An on-demand SLG solver for chalk
31 January 2018
In my last Chalk post, I talked about an experimental, SLG-based
solver that I wrote for Chalk. That particular design was based very
closely on the excellent paper
“Efficient top-down computation of queries under the well-founded semantics”, by W. Chen, T. Swift, and D. Warren. It
followed a traditional Prolog execution model: this has a lot of
strengths, but it probably wasn’t really suitable for use in rustc.

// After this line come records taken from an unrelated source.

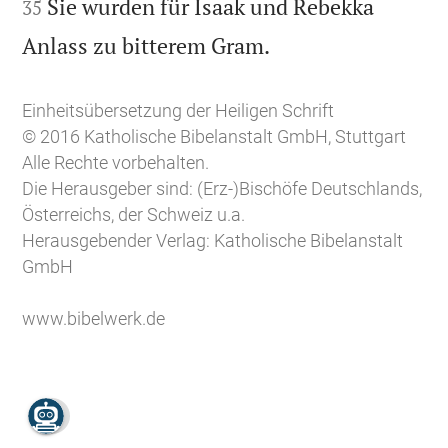
Sie wurden für Isaak und Rebekka
35

Anlass zu bitterem Gram.
Einheitsübersetzung der Heiligen Schrift
© 2016 Katholische Bibelanstalt GmbH, Stuttgart
Alle Rechte vorbehalten.
Die Herausgeber sind: (Erz-)Bischöfe Deutschlands,
Österreichs, der Schweiz u.a.
Herausgebender Verlag: Katholische Bibelanstalt
GmbH
www.bibelwerk.de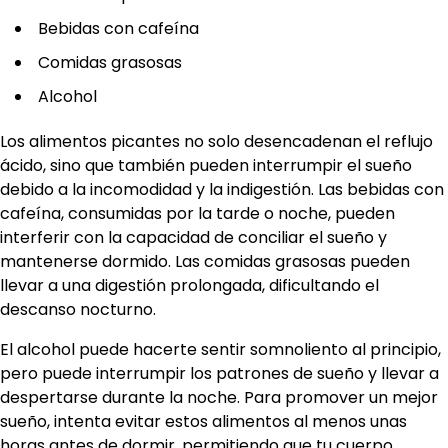
Bebidas con cafeína
Comidas grasosas
Alcohol
Los alimentos picantes no solo desencadenan el reflujo
ácido, sino que también pueden interrumpir el sueño
debido a la incomodidad y la indigestión. Las bebidas con
cafeína, consumidas por la tarde o noche, pueden
interferir con la capacidad de conciliar el sueño y
mantenerse dormido. Las comidas grasosas pueden
llevar a una digestión prolongada, dificultando el
descanso nocturno.
El alcohol puede hacerte sentir somnoliento al principio,
pero puede interrumpir los patrones de sueño y llevar a
despertarse durante la noche. Para promover un mejor
sueño, intenta evitar estos alimentos al menos unas
horas antes de dormir, permitiendo que tu cuerpo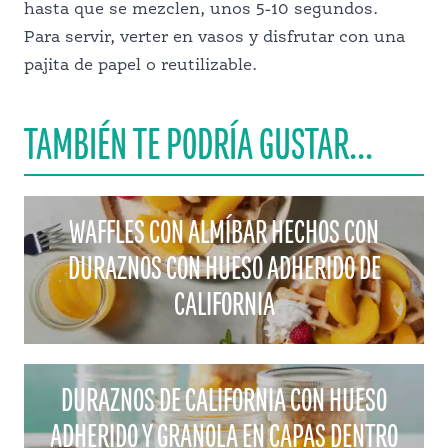
hasta que se mezclen, unos 5-10 segundos.
Para servir, verter en vasos y disfrutar con una
pajita de papel o reutilizable.
TAMBIÉN TE PODRÍA GUSTAR...
WAFFLES CON ALMÍBAR HECHOS CON
DURAZNOS CON HUESO ADHERIDO DE
CALIFORNIA
DURAZNOS DE CALIFORNIA CON HUESO
ADHERIDO Y GRANOLA EN CAPAS DENTRO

The single biggest reason for this was that it didn’t really know when
to stop: given a query like exists<T> { T: Sized }
, it would happily
try to enumerate all sized types in the system. It was also pretty
non-obvious to me how to extend that system with things like
co-inductive predicates (needed for auto traits) and a few other
peculiarities of Rust.
In the last few days, I’ve implemented a second SLG-based solver for Chalk. This one follows a rather different design. It’s kind of a hybrid of Chalk’s traditional “recursive” solver and the SLG-based one, with a lot of influence from MiniKanren. I think it’s getting a lot closer to the sort of solver we could use in Rustc.

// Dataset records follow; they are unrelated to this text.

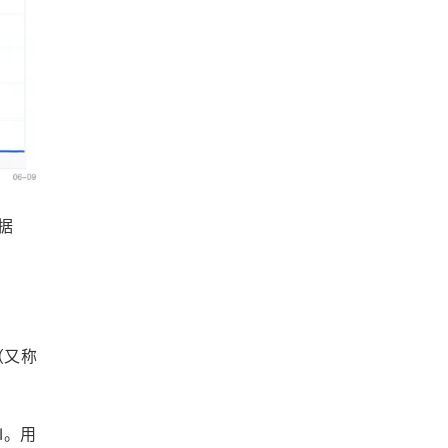
据
（又称
I。用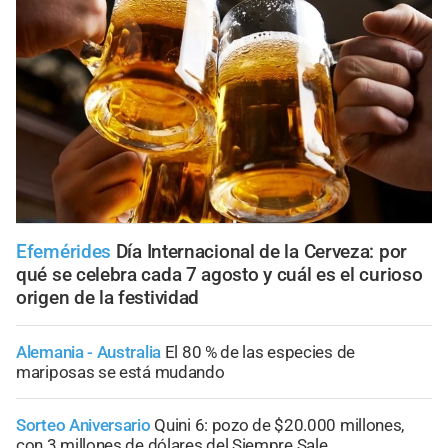
Efemérides
Día Internacional de la Cerveza: por
qué se celebra cada 7 agosto y cuál es el curioso
origen de la festividad
Alemania - Australia
El 80 % de las especies de
mariposas se está mudando
Sorteo Aniversario
Quini 6: pozo de $20.000 millones,
con 3 millones de dólares del Siempre Sale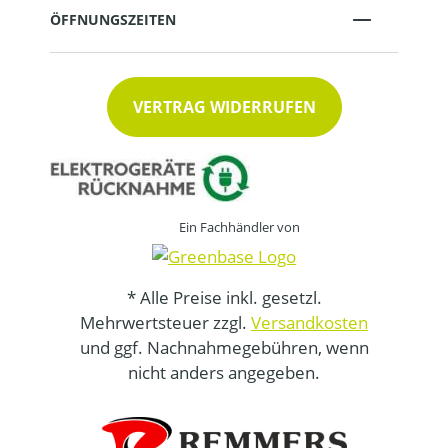
ÖFFNUNGSZEITEN
VERTRAG WIDERRUFEN
Ein Fachhändler von
* Alle Preise inkl. gesetzl.
Mehrwertsteuer zzgl.
Versandkosten
und ggf. Nachnahmegebühren, wenn
nicht anders angegeben.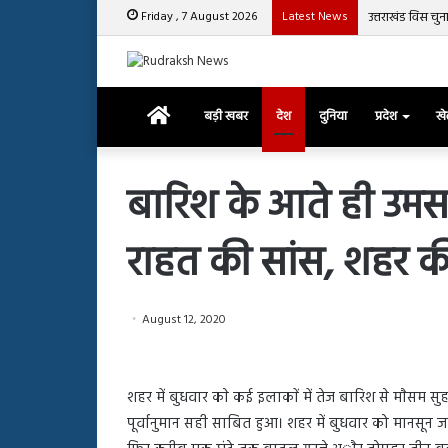
Friday , 7 August 2026
Latest News
उत्तराखंड विस चु
Home
बड़ी खबर
देश
दुनिया
प्रदेश
ख
बारिश के आते ही उमस भर
राहत की सांस, शहर की
रजत
दलाल
और
आसिम
August 12, 2020
रियाज
की
March 29, 2025
भिड़ंत,
रजत दलाल और आसिम रिया
28, 2025
सबके
शहर में बुधवार काे कई इलाकाें में तेज बारिश से माैसम स
हाशमी की की फिल्म ग्राउंड जीरो का
सबके सामने हुई बहस पर 
सामने
पूर्वानुमान सही साबित हुआ। शहर में बुधवार को मानसू
यल टीजर जारी, देंखे वीडियो…
आया रिएक्शन
हुई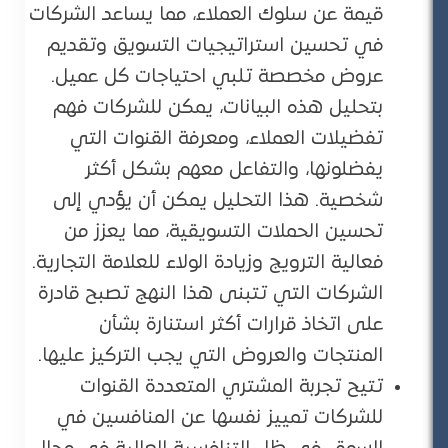
قيمة عن سلوك العملاء، مما يساعد الشركات
في تحسين استراتيجيات التسويق وتقديم
عروض مخصصة تلبي احتياجات كل عميل.
بتحليل هذه البيانات، يمكن للشركات فهم
تفضيلات العملاء، ومعرفة القنوات التي
يفضلونها، والتفاعل معهم بشكل أكثر
شخصية. هذا التحليل يمكن أن يؤدي إلى
تحسين الحملات التسويقية، مما يعزز من
فعالية الترويج وزيادة الولاء للعلامة التجارية.
الشركات التي تتبنى هذا النهج تصبح قادرة
على اتخاذ قرارات أكثر استنارة بشأن
المنتجات والعروض التي يجب التركيز عليها.
تتيح تجربة المشتري المتعددة القنوات
للشركات تمييز نفسها عن المنافسين في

One key aspect of its design is that it is “on-demand” – that is, it tries to only do as much as work as it needs to produce the next answer, and then stops. This means that we can generally stop it from doing silly things like iterating over every type in the system1.
It also works in a “breadth-first fashion”. This means that, for
example, it would rather produce a series of answers like
[Vec<?T>, Rc<?T>, Box<?T>, ...]
that to go deep and give answers
like [Vec<?T>, Vec<Vec<?T>>, Vec<Vec<Vec<?T>>>, ...]
. This is
particularly useful when combined with on-demand solving, since it
helps us to quickly see ambiguity and stop enumerating answers.
Details of how it works
As part of the PR, I wrote up a README that tries to walk through how query solving works in the new solver. I thought I’d paste that here into this blog post.

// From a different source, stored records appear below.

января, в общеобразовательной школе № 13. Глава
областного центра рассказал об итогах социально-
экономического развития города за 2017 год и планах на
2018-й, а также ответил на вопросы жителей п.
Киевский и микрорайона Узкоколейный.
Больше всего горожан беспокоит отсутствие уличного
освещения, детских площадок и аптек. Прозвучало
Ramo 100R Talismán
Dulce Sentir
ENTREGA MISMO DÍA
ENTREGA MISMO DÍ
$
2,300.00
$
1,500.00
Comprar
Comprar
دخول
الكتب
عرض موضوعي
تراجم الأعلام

The basis of the solver is the Forest
type. A forest stores a collection of tables as well as a
stack. Each table represents the stored results of a particular
query that is being performed, as well as the various strands, which
are basically suspended computations that may be used to find more
answers. Tables are interdependent: solving one query may require
solving others.
Perhaps the easiest way to explain how the solver works is to walk through an example. Let’s imagine that we have the following program:
trait Debug { }
struct u32 { }
impl Debug for u32 { }
struct Rc<T> { }
impl<T: Debug> Debug for Rc<T> { }
struct Vec<T> { }
impl<T: Debug> Debug for Vec<T> { }
Now imagine that we want to find answers for the query exists<T> { Rc<T>: Debug }
. The first step would be to u-canonicalize this query; this
is the act of giving canonical names to all the unbound inference variables based on the
order of their left-most appearance, as well as canonicalizing the universes of any
universally bound names (e.g., the T
in forall<T> { ... }
). In this case, there are no
universally bound names, but the canonical form Q of the query might look something like:
Rc<?0>: Debug
where ?0
is a variable in the root universe U0. We would then go and
look for a table with this as the key: since the forest is empty, this
lookup will fail, and we will create a new table T0, corresponding to
the u-canonical goal Q.
Creating a table. When we first create a table, we also initialize
it with a set of initial strands. A “strand” is kind of like a
“thread” for the solver: it contains a particular way to produce an
answer. The initial set of strands for a goal like Rc<?0>: Debug
(i.e., a “domain goal”) is determined by looking for clauses in the
environment. In Rust, these clauses derive from impls, but also from
where-clauses that are in scope. In the case of our example, there
would be three clauses, each coming from the program. Using a
Prolog-like notation, these look like:
(u32: Debug).
(Rc<T>: Debug) :- (T: Debug).
(Vec<T>: Debug) :- (T: Debug).
To create our initial strands, then, we will try to apply each of
these clauses to our goal of Rc<?0>: Debug
. The first and third
clauses are inapplicable because u32
and Vec<?0>
cannot be unified
with Rc<?0>
. The second clause, however, will work.
What is a strand? Let’s talk a bit more about what a strand is. In the code, a strand
is the combination of an inference table, an X-clause, and (possibly)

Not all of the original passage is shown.